Britain, Italy and Netherlands Call for EU to Focus on Growth
(Reuters) -- Britain, the Netherlands, Italy and nine other countries called on Monday for Europe to shift its focus from tough budget cuts towards measures to create growth as the region looks headed for its second recession in three years.
Germany and France, the euro zone's leading powers, did not sign the letter addressed to top European Union officials, which appeared to challenge the German-led drive for austerity first and likely signals a desire among other EU members to show they can also set the agenda outside the Franco-German axis.
It was the second time in a month that Italian Prime Minister Mario Monti, an economist praised by German Chancellor Angela Merkel for his strong measures to handle Rome's own debt crisis, has criticized the north European approach on budgets.
The crisis we are facing is also a crisis of growth, said the letter to the President of the European Council, Herman Van Rompuy, and the President of the European Commission, Jose Manuel Barroso.
The letter, advocating greater opening of the EU's internal market for services, was drawn up by Britain and the Netherlands and signed by the leaders of Italy, Estonia, Latvia, Finland, Ireland, Czech Republic, Slovakia, Spain, Sweden and Poland.
We gave it to many governments, including the French and the Germans, but our cooperation continued with those who showed an interest to go ahead, Enzo Moavero, Italy's European Affairs Minister, told reporters in Brussels.
A German government official said Berlin was not against the call for growth, and could not know of every letter circulating in EU capitals and in Brussels.
We basically share the proposals described in the letter, the official said.
French diplomats were not immediately available for comment, but Paris is likely the most uncomfortable with the liberalizing agenda in the midst of a presidential election campaign.
Euro zone finance ministers are expected to back a second bailout for Greece on Monday bringing to a close months of wrangling over a deal to prevent a disorderly default.
While Greece's problems have been a focus of the crisis, another major aspect has been a sharp slowdown in growth across the bloc as countries cut spending to improve their fiscal accounts in order and as news of the troubles hurt confidence.
SHRINKING OUTPUT
In a speech in Milan, Monti said now the most acute part of the Greek crisis appeared to be over, attention must turn to growth.
I believe that on the occasion of the EU Summit of March 1-2 we will see a European Union that, closed the most dramatic phase of the Greek parenthesis, will concentrate its energy on growth, he said.
The economies of both the 17-nation euro zone and the wider 27-nation EU shrank 0.3 percent in the last three months of the year.

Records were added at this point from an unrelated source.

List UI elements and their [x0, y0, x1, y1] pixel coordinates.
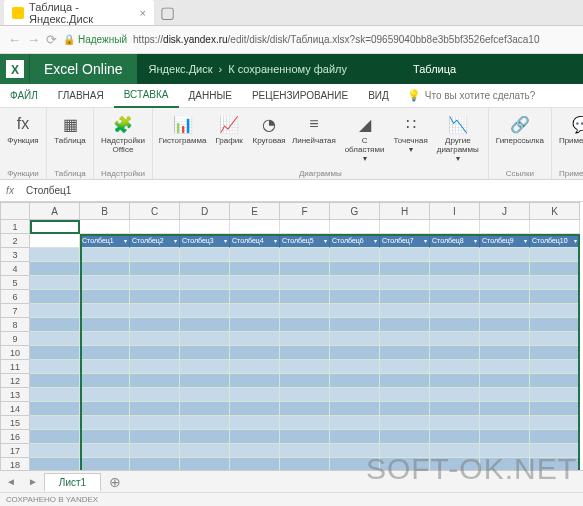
- cell[interactable]: [30, 416, 80, 430]
- cell[interactable]: [280, 388, 330, 402]
- cell[interactable]: [80, 332, 130, 346]
- cell[interactable]: [80, 220, 130, 234]
- cell[interactable]: [230, 318, 280, 332]
- cell[interactable]: [280, 262, 330, 276]
- cell[interactable]: [30, 234, 80, 248]
- table-header-cell[interactable]: Столбец9▾: [480, 234, 530, 248]
- cell[interactable]: [130, 276, 180, 290]
- cell[interactable]: [30, 430, 80, 444]
- cell[interactable]: [530, 276, 580, 290]
- row-header[interactable]: 6: [0, 290, 30, 304]
- cell[interactable]: [430, 430, 480, 444]
- cell[interactable]: [330, 290, 380, 304]
- sheet-nav-next[interactable]: ►: [22, 476, 44, 487]
- cell[interactable]: [430, 332, 480, 346]
- cell[interactable]: [180, 444, 230, 458]
- back-button[interactable]: ←: [8, 32, 21, 47]
- cell[interactable]: [330, 220, 380, 234]
- cell[interactable]: [330, 332, 380, 346]
- forward-button[interactable]: →: [27, 32, 40, 47]
- cell[interactable]: [130, 220, 180, 234]
- cell[interactable]: [130, 332, 180, 346]
- security-indicator[interactable]: 🔒 Надежный: [63, 34, 127, 45]
- cell[interactable]: [430, 416, 480, 430]
- cell[interactable]: [180, 346, 230, 360]
- cell[interactable]: [430, 388, 480, 402]
- cell[interactable]: [530, 332, 580, 346]
- row-header[interactable]: 7: [0, 304, 30, 318]
- ribbon-таблица[interactable]: ▦Таблица: [51, 111, 89, 148]
- cell[interactable]: [230, 388, 280, 402]
- cell[interactable]: [280, 332, 330, 346]
- cell[interactable]: [180, 262, 230, 276]
- cell[interactable]: [30, 360, 80, 374]
- table-header-cell[interactable]: Столбец6▾: [330, 234, 380, 248]
- reload-button[interactable]: ⟳: [46, 32, 57, 47]
- cell[interactable]: [380, 360, 430, 374]
- row-header[interactable]: 13: [0, 388, 30, 402]
- cell[interactable]: [80, 346, 130, 360]
- select-all-corner[interactable]: [0, 202, 30, 220]
- cell[interactable]: [30, 346, 80, 360]
- cell[interactable]: [430, 290, 480, 304]
- col-header-E[interactable]: E: [230, 202, 280, 220]
- table-header-cell[interactable]: Столбец4▾: [230, 234, 280, 248]
- cell[interactable]: [480, 220, 530, 234]
- cell[interactable]: [430, 262, 480, 276]
- cell[interactable]: [130, 262, 180, 276]
- cell[interactable]: [30, 304, 80, 318]
- cell[interactable]: [380, 332, 430, 346]
- ribbon-функция[interactable]: fxФункция: [4, 111, 42, 148]
- cell[interactable]: [30, 290, 80, 304]
- cell[interactable]: [480, 402, 530, 416]
- cell[interactable]: [430, 318, 480, 332]
- cell[interactable]: [380, 444, 430, 458]
- cell[interactable]: [130, 430, 180, 444]
- filter-dropdown-icon[interactable]: ▾: [224, 237, 227, 244]
- cell[interactable]: [280, 290, 330, 304]
- ribbon-tab-вставка[interactable]: ВСТАВКА: [114, 84, 179, 108]
- cell[interactable]: [330, 262, 380, 276]
- cell[interactable]: [230, 444, 280, 458]
- cell[interactable]: [80, 262, 130, 276]
- cell[interactable]: [30, 276, 80, 290]
- cell[interactable]: [230, 304, 280, 318]
- cell[interactable]: [530, 220, 580, 234]
- cell[interactable]: [130, 290, 180, 304]
- cell[interactable]: [480, 430, 530, 444]
- ribbon-tab-данные[interactable]: ДАННЫЕ: [179, 84, 242, 108]
- cell[interactable]: [230, 402, 280, 416]
- cell[interactable]: [280, 276, 330, 290]
- cell[interactable]: [430, 346, 480, 360]
- cell[interactable]: [30, 248, 80, 262]
- cell[interactable]: [130, 304, 180, 318]
- cell[interactable]: [430, 220, 480, 234]
- ribbon-линейчатая[interactable]: ≡Линейчатая: [290, 111, 338, 165]
- ribbon-tab-вид[interactable]: ВИД: [358, 84, 399, 108]
- cell[interactable]: [430, 374, 480, 388]
- cell[interactable]: [480, 304, 530, 318]
- filter-dropdown-icon[interactable]: ▾: [274, 237, 277, 244]
- cell[interactable]: [230, 276, 280, 290]
- cell[interactable]: [280, 248, 330, 262]
- ribbon-другие[interactable]: 📉Другиедиаграммы ▾: [432, 111, 484, 165]
- row-header[interactable]: 12: [0, 374, 30, 388]
- cell[interactable]: [230, 262, 280, 276]
- col-header-A[interactable]: A: [30, 202, 80, 220]
- cell[interactable]: [230, 290, 280, 304]
- ribbon-tab-файл[interactable]: ФАЙЛ: [0, 84, 48, 108]
- row-header[interactable]: 3: [0, 248, 30, 262]
- cell[interactable]: [230, 332, 280, 346]
- cell[interactable]: [330, 374, 380, 388]
- cell[interactable]: [180, 220, 230, 234]
- cell[interactable]: [30, 318, 80, 332]
- cell[interactable]: [80, 360, 130, 374]
- cell[interactable]: [480, 416, 530, 430]
- cell[interactable]: [130, 444, 180, 458]
- cell[interactable]: [280, 360, 330, 374]
- cell[interactable]: [380, 290, 430, 304]
- filter-dropdown-icon[interactable]: ▾: [474, 237, 477, 244]
- cell[interactable]: [30, 444, 80, 458]
- cell[interactable]: [380, 220, 430, 234]
- cell[interactable]: [330, 430, 380, 444]
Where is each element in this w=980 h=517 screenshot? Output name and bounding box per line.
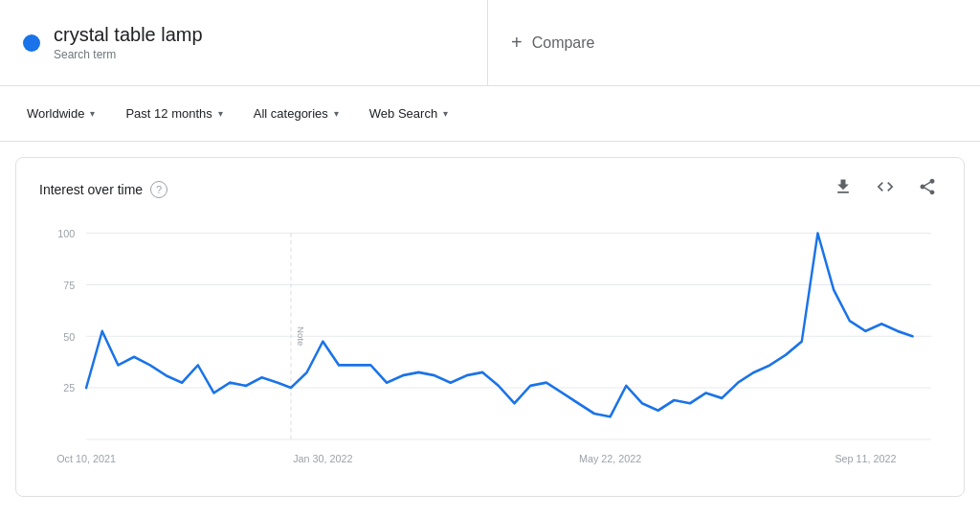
help-icon[interactable]: ?: [150, 181, 167, 198]
search-term-text: crystal table lamp Search term: [54, 24, 203, 61]
chart-title: Interest over time: [39, 182, 143, 197]
region-label: Worldwide: [27, 106, 84, 121]
plus-icon: +: [511, 32, 523, 54]
x-label-oct2021: Oct 10, 2021: [56, 452, 116, 464]
y-label-50: 50: [63, 330, 75, 343]
category-filter[interactable]: All categories ▾: [242, 99, 350, 128]
chart-actions: [830, 173, 941, 205]
compare-label: Compare: [532, 34, 595, 52]
trend-chart-svg: 100 75 50 25 Note Oct 10, 2021 Jan 30, 2…: [39, 213, 941, 481]
chart-header: Interest over time ?: [39, 173, 941, 205]
y-label-75: 75: [63, 279, 75, 291]
time-range-chevron-icon: ▾: [218, 108, 223, 119]
note-label: Note: [296, 326, 305, 346]
time-range-filter[interactable]: Past 12 months ▾: [114, 99, 234, 128]
x-label-may2022: May 22, 2022: [579, 452, 641, 464]
search-term-section: crystal table lamp Search term: [0, 0, 488, 85]
y-label-100: 100: [57, 227, 75, 239]
download-button[interactable]: [830, 173, 857, 205]
x-label-jan2022: Jan 30, 2022: [293, 452, 352, 464]
chart-section: Interest over time ? 100 75: [15, 157, 965, 497]
search-term-name: crystal table lamp: [54, 24, 203, 46]
chart-title-group: Interest over time ?: [39, 181, 167, 198]
x-label-sep2022: Sep 11, 2022: [835, 452, 896, 464]
search-type-chevron-icon: ▾: [443, 108, 448, 119]
search-type-label: Web Search: [369, 106, 437, 121]
trend-polyline: [86, 234, 913, 417]
y-label-25: 25: [63, 382, 75, 394]
search-term-label: Search term: [54, 48, 203, 61]
region-filter[interactable]: Worldwide ▾: [15, 99, 106, 128]
time-range-label: Past 12 months: [125, 106, 212, 121]
category-label: All categories: [254, 106, 328, 121]
search-term-dot: [23, 34, 40, 52]
chart-container: 100 75 50 25 Note Oct 10, 2021 Jan 30, 2…: [39, 213, 941, 481]
search-type-filter[interactable]: Web Search ▾: [358, 99, 459, 128]
embed-button[interactable]: [872, 173, 899, 205]
category-chevron-icon: ▾: [334, 108, 339, 119]
compare-section[interactable]: + Compare: [488, 0, 980, 85]
filters-bar: Worldwide ▾ Past 12 months ▾ All categor…: [0, 86, 980, 142]
share-button[interactable]: [914, 173, 941, 205]
header: crystal table lamp Search term + Compare: [0, 0, 980, 86]
region-chevron-icon: ▾: [90, 108, 95, 119]
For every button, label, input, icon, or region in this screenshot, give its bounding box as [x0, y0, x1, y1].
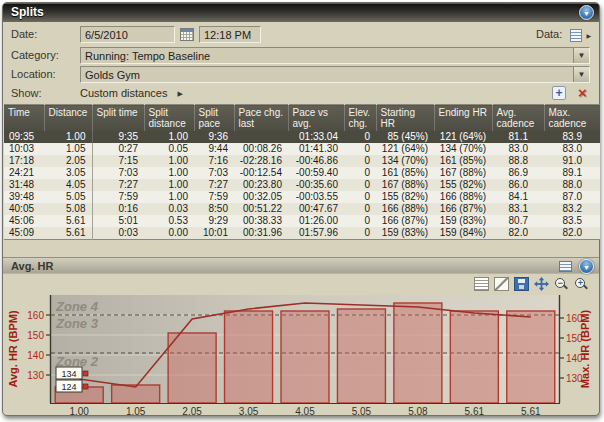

Despite signs of a stabilization this year, analysts in a Reuters poll predict the euro zone will shrink 0.4 percent in 2012, returning to weak growth in 2013.
That is in line with the International Monetary Fund's forecast for the euro zone of a 0.5 percent contraction in 2012.
The EU's top economic official, Olli Rehn, said late last year that implementing single-market reforms -- from creating a European energy market to ending national copyright regimes -- would increase total EU output by more than 3 percent by 2020.
Rehn has defended austerity measures demanded by the Commission that are aimed at rebuilding confidence but which have crushed growth in southern Europe, deepening the crisis.
Euro zone unemployment at the end of last year rose to its highest level since before the euro was created, hitting 10.4 percent in December and reaching as high as 23 percent in Spain.
OPEN MARKETS
Leaders held an informal summit in January where they promised to create jobs and tried to shift the debate from fighting the debt crisis to reviving growth in a bloc that produces 16 percent of global economic output.
They are looking to deploy up to 82 billion euros of unspent funds from the EU's 2007-2013 budget in an attempt to boost employment. But most economists expect scant progress while the euro zone's high debtors are compelled to persist with austerity programs under a recently-agreed 'fiscal compact'.
It's a good thing that the fiscal compact is no longer on the negotiating table because these talks were absorbing a lot of energy that we now want to devote to growth, Monti, a former EU Commissioner, told investors at the Milan Stock Exchange.
In the 12-nation letter, leaders called for the EU to deliver on an ambitious trade agenda.
We need decisive action to deliver open global markets, the letter said, urging the EU, which negotiates trade deals on behalf of all 27 countries, to launch trade talks with Japan before the European summer.
Free-trade deals that the EU is negotiating with India, Canada and Asian economies could add 90 billion euros ($118.47 billion) to the EU's gross domestic product, the letter said.